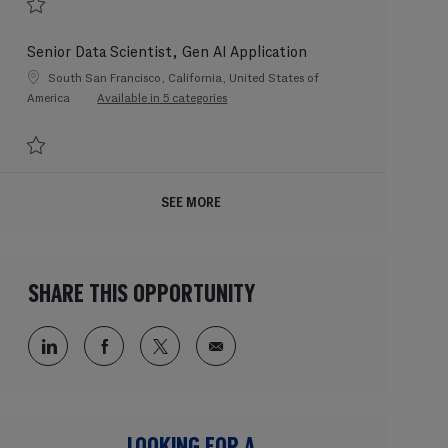
Save Senior Data Scientist, Gen AI Foundation 202602-104487
Senior Data Scientist, Gen AI Application
Location
South San Francisco, California, United States of
America
Available in 5 categories
Save Senior Data Scientist, Gen AI Application 202602-104491
SEE MORE
SHARE THIS OPPORTUNITY
Share via LinkedIn
Share via Facebook
Share via twitter
Share via email
LOOKING FOR A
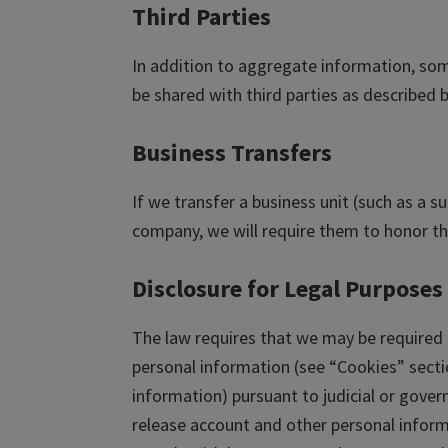
Third Parties
In addition to aggregate information, som
be shared with third parties as described 
Business Transfers
If we transfer a business unit (such as a s
company, we will require them to honor the
Disclosure for Legal Purposes
The law requires that we may be required 
personal information (see “Cookies” sect
information) pursuant to judicial or gov
release account and other personal inform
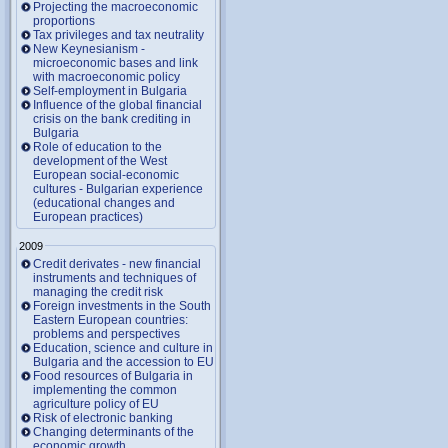
Projecting the macroeconomic
proportions
Tax privileges and tax neutrality
New Keynesianism -
microeconomic bases and link
with macroeconomic policy
Self-employment in Bulgaria
Influence of the global financial
crisis on the bank crediting in
Bulgaria
Role of education to the
development of the West
European social-economic
cultures - Bulgarian experience
(educational changes and
European practices)
2009
Credit derivates - new financial
instruments and techniques of
managing the credit risk
Foreign investments in the South
Eastern European countries:
problems and perspectives
Education, science and culture in
Bulgaria and the accession to EU
Food resources of Bulgaria in
implementing the common
agriculture policy of EU
Risk of electronic banking
Changing determinants of the
economic growth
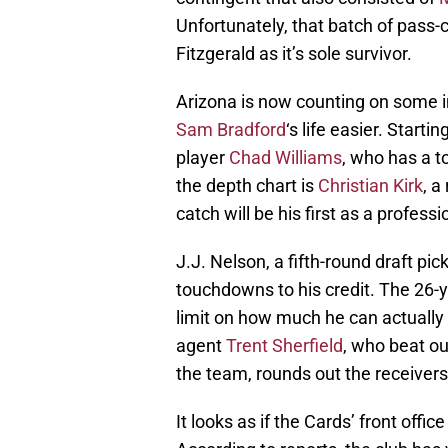
Unfortunately, that batch of pass-
Fitzgerald as it’s sole survivor.
Arizona is now counting on some 
Sam Bradford
‘s life easier. Start
player
Chad Williams
, who has a t
the depth chart is
Christian Kirk
, a
catch will be his first as a professi
J.J. Nelson, a fifth-round draft pi
touchdowns to his credit. The 26-ye
limit on how much he can actually 
agent
Trent Sherfield
, who beat o
the team, rounds out the receiver
It looks as if the Cards’ front offi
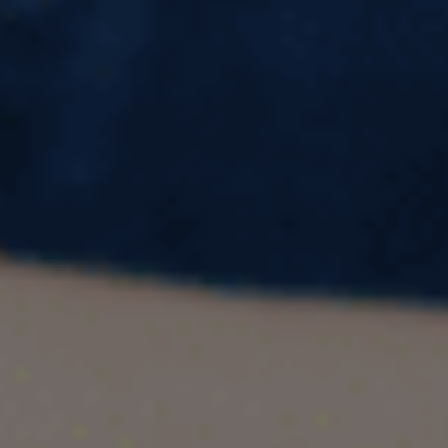
Ignore
Ireland is fast becoming one of the most sought-
after destinations for international students.
Boasting a blend of academic excellence,
cultural richness, and career possibilities, it
offers unique opportunities for learners from
around the globe. If you're considering a study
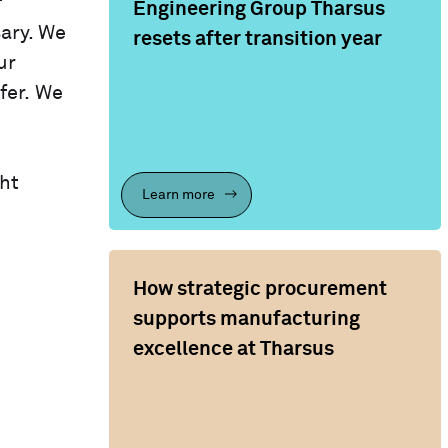
f
Engineering Group Tharsus
ary. We
resets after transition year
ur
fer. We
ht
Learn more
How strategic procurement
supports manufacturing
excellence at Tharsus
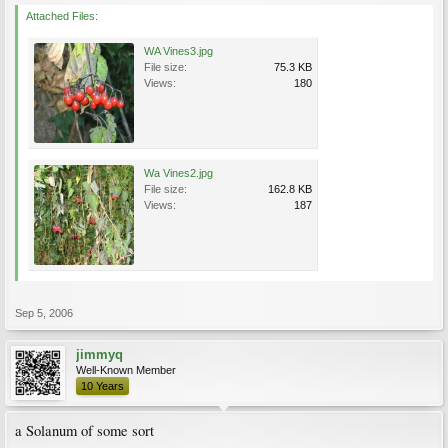
Attached Files:
WA Vines3.jpg
File size:
75.3 KB
Views:
180
Wa Vines2.jpg
File size:
162.8 KB
Views:
187
Sep 5, 2006
jimmyq
Well-Known Member
10 Years
a Solanum of some sort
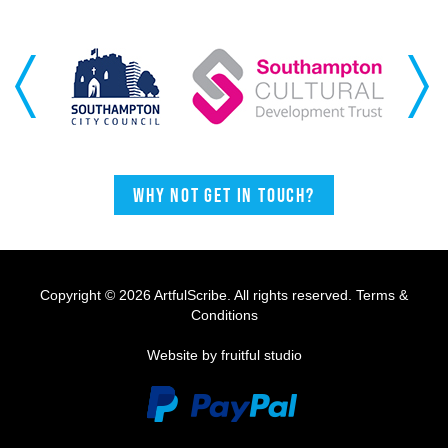
Previous
Next
Why not get in touch?
Copyright © 2026 ArtfulScribe. All rights reserved.
Terms &
Conditions
Website by fruitful studio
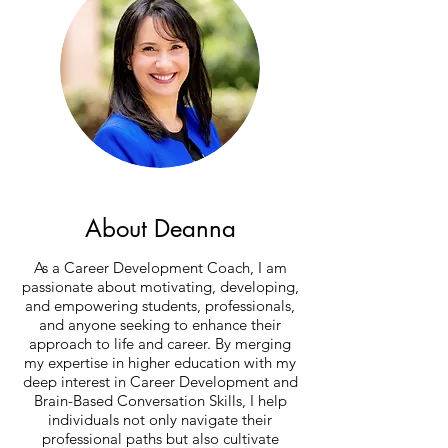
About Deanna
As a Career Development Coach, I am
passionate about motivating, developing,
and empowering students, professionals,
and anyone seeking to enhance their
approach to life and career. By merging
my expertise in higher education with my
deep interest in Career Development and
Brain-Based Conversation Skills, I help
individuals not only navigate their
professional paths but also cultivate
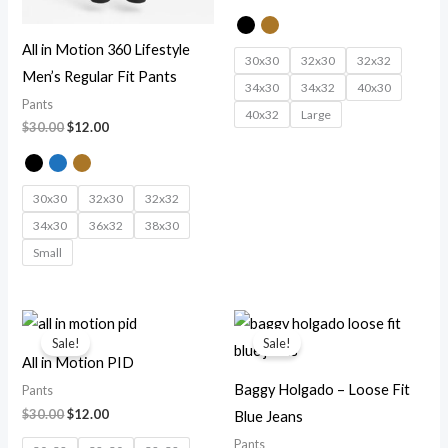
All in Motion 360 Lifestyle
30x30
32x30
32x32
Men’s Regular Fit Pants
34x30
34x32
40x30
Pants
40x32
Large
$
30.00
$
12.00
30x30
32x30
32x32
34x30
36x32
38x30
Small
Original
Current
Original
Current
price
price
price
price
Sale!
Sale!
was:
is:
was:
is:
All in Motion PID
$30.00.
$12.00.
$30.00.
$12.00.
Baggy Holgado – Loose Fit
Pants
$
30.00
$
12.00
Blue Jeans
Pants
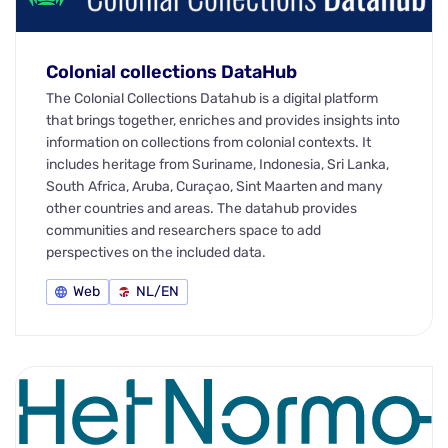
Colonial collections DataHub
The Colonial Collections Datahub is a digital platform
that brings together, enriches and provides insights into
information on collections from colonial contexts. It
includes heritage from Suriname, Indonesia, Sri Lanka,
South Africa, Aruba, Curaçao, Sint Maarten and many
other countries and areas. The datahub provides
communities and researchers space to add
perspectives on the included data.
Web
NL/EN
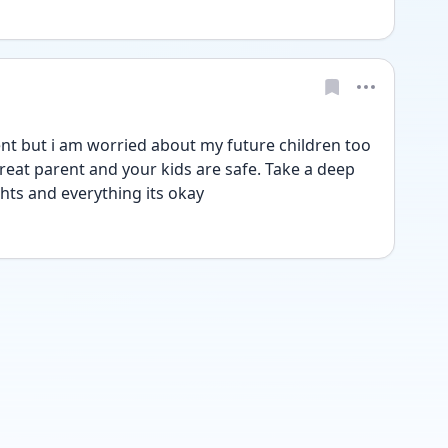
ent but i am worried about my future children too 
reat parent and your kids are safe. Take a deep 
hts and everything its okay 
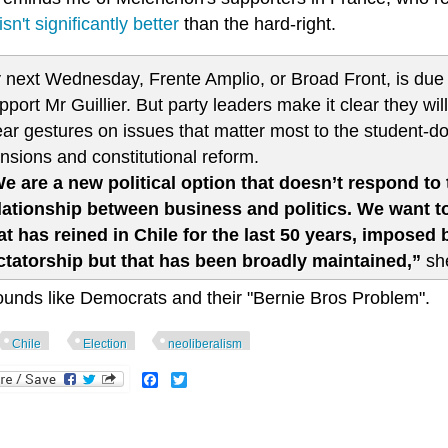
isn't significantly better
than the hard-right.
 next Wednesday, Frente Amplio, or Broad Front, is due 
pport Mr Guillier. But party leaders make it clear they wi
ear gestures on issues that matter most to the student-d
nsions and constitutional reform.
e are a new political option that doesn’t respond t
lationship between business and politics. We want to
at has reined in Chile for the last 50 years, imposed
ctatorship but that has been broadly maintained,”
she
ounds like Democrats and their "Bernie Bros Problem".
Chile
Election
neoliberalism
Facebook
Twitter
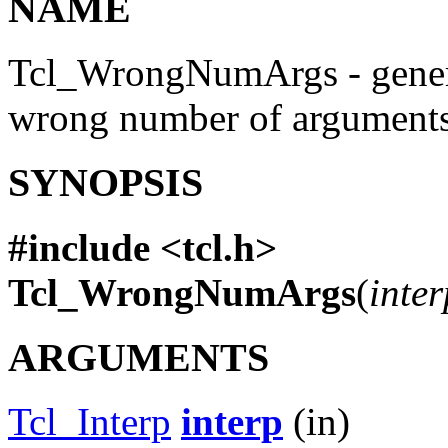
NAME
Tcl_WrongNumArgs - genera
wrong number of argument
SYNOPSIS
#include <tcl.h>
Tcl_WrongNumArgs
(
inter
ARGUMENTS
Tcl_Interp
interp
(in)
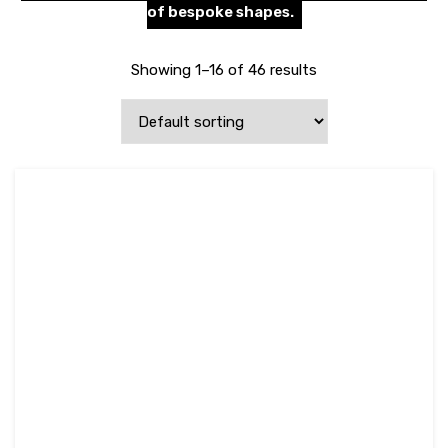
of bespoke shapes.
Showing 1–16 of 46 results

---

## Work instruction
Among the entries, how many lines contain the word "Senior"? Give the number alone.

## Task response
3